Councillors likely to shove not love
Today may be Valentines Day but love is unlikely to be in the air around the Christchurch City Council table.
With local body elections just eight months away, the council's first public meeting of the year is likely to be a lively affair.
The council met in private on Monday, but today's meeting is the first of the year in which councillors will have an audience.
With most councillors seeking re-election, they will be keen to show they have the skills needed to navigate the city through its post-earthquake rebuild.
One or two councillors will be keen to raise their public profile and demonstrate their leadership qualities in preparation for a tilt at the mayoralty.

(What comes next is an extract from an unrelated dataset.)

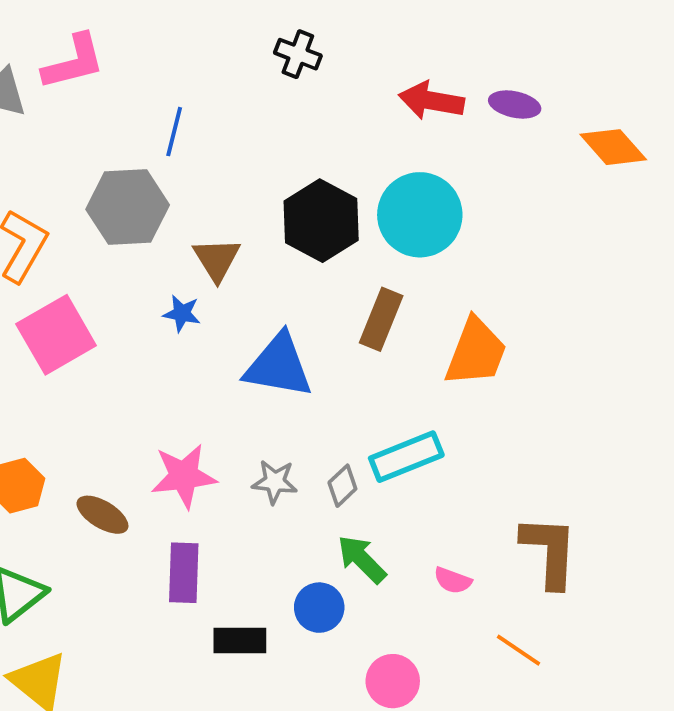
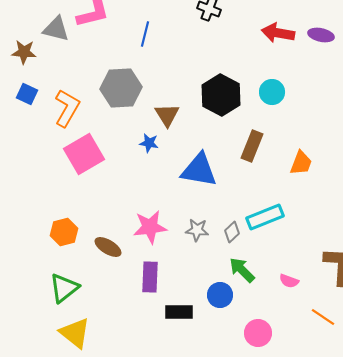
blue line: (174, 132) -> (145, 34), moved
cyan circle: (420, 215) -> (272, 92), size x0.6
orange trapezoid: (476, 352) -> (301, 163), size x0.7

Mayor Bob Parker is the only person to have declared they will seek the mayoralty, but councillors Glenn Livingstone and Tim Carter have hinted they may run.
Cr Barry Corbett, who will stand down in October after five terms of office, has warned he intends to pull no punches over coming months.
At the start of Monday's private council meeting he told councillors that as he no longer needed to worry about getting re-elected he was free to speak frankly and would stand up for whatever was in the best interests of the city.
"I think it's going to be an interesting few months in the debating chamber," a councillor told The Press.
"There are a few councillors who are pretty worried about their re-election chances who are going to be doing all they can to get their name out there and impress the voters."
Matters for councillors to consider at today's meeting include the timetable for developing a local alcohol policy and how to proceed with the proposed Ferrymead-Scarborough coastal pathway.